It's a good thing GitHub's new Code view feature is in public beta now, because otherwise I would've had to opt out of the alpha just to show this 🥲

We're not done yet though!

Setting up direnv

Our secrets are safely encrypted in Git history, but usability isn't great yet: we have to source .envrc every time we want to run our application.

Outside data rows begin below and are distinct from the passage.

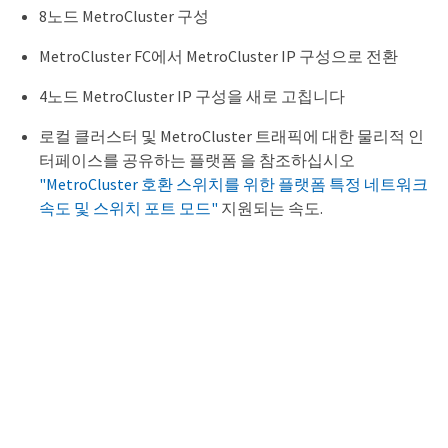
8노드 MetroCluster 구성
MetroCluster FC에서 MetroCluster IP 구성으로 전환
4노드 MetroCluster IP 구성을 새로 고칩니다
로컬 클러스터 및 MetroCluster 트래픽에 대한 물리적 인
터페이스를 공유하는 플랫폼 을 참조하십시오
"MetroCluster 호환 스위치를 위한 플랫폼 특정 네트워크
속도 및 스위치 포트 모드"
지원되는 속도.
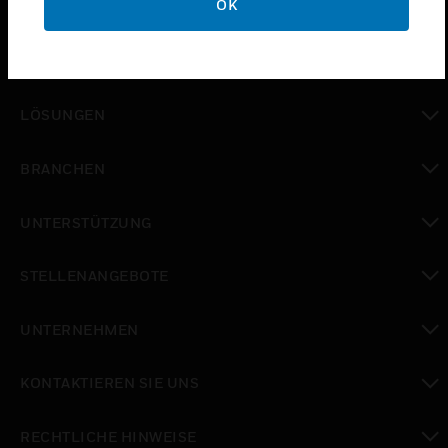
OK
PRODUKTE
toggle view
LÖSUNGEN
toggle view
BRANCHEN
toggle view
UNTERSTÜTZUNG
toggle view
STELLENANGEBOTE
toggle view
UNTERNEHMEN
toggle view
KONTAKTIEREN SIE UNS
toggle view
RECHTLICHE HINWEISE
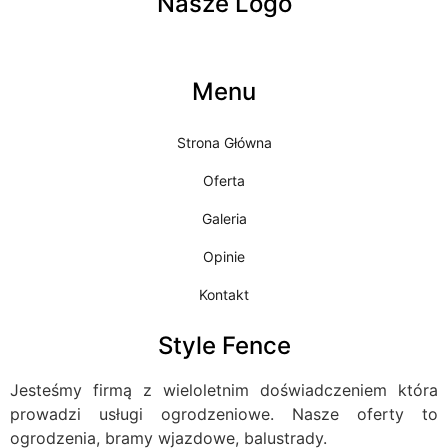
Nasze Logo
Menu
Strona Główna
Oferta
Galeria
Opinie
Kontakt
Style Fence
Jesteśmy firmą z wieloletnim doświadczeniem która
prowadzi usługi ogrodzeniowe. Nasze oferty to
ogrodzenia, bramy wjazdowe, balustrady.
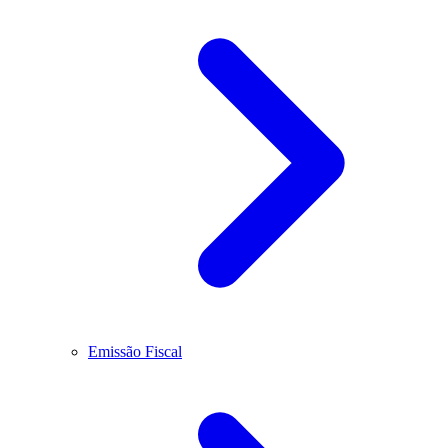
Emissão Fiscal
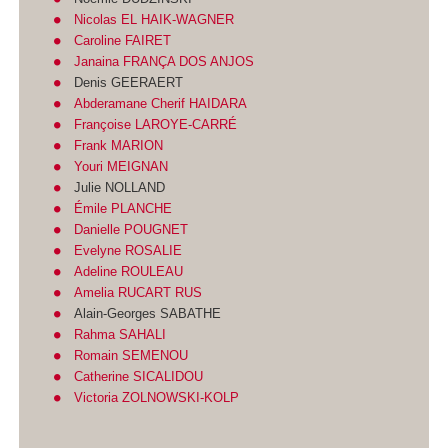
Nicolas EL HAIK-WAGNER
Caroline FAIRET
Janaina FRANÇA DOS ANJOS
Denis GEERAERT
Abderamane Cherif HAIDARA
Françoise LAROYE-CARRÉ
Frank MARION
Youri MEIGNAN
Julie NOLLAND
Émile PLANCHE
Danielle POUGNET
Evelyne ROSALIE
Adeline ROULEAU
Amelia RUCART RUS
Alain-Georges SABATHE
Rahma SAHALI
Romain SEMENOU
Catherine SICALIDOU
Victoria ZOLNOWSKI-KOLP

To try it out, press Ctrl+D in the integrated terminal, to close it, and open a new one with Ctrl+Backquote, and you'll see that it complains:

Shell session
amos@miles:~/catscii$ cargo run
    Finished dev [unoptimized + debuginfo] target(s) in 0.09s
     Running `target/debug/catscii`
thread 'main' panicked at '$SENTRY_DSN must be set: NotPresent', src/main.rs:18:37
note: run with `RUST_BACKTRACE=1` environment variable to display a backtrace

We can fix that by using direnv, which... we have to install:

Shell session
amos@miles:~/catscii$ direnv
Command 'direnv' not found, but can be installed with:
sudo snap install direnv  # version v2.18.2, or
sudo apt  install direnv  # version 2.25.2-2
See 'snap info direnv' for additional versions.
amos@miles:~/catscii$ sudo apt install direnv
[sudo] password for amos:
Reading package lists... Done
(cut)

Then, we can follow the instructions to hook direnv to our shell:

Shell session
amos@miles:~/catscii$ echo 'eval "$(direnv hook bash)"' >> ~/.bashrc

And close out of this terminal, to open yet another one.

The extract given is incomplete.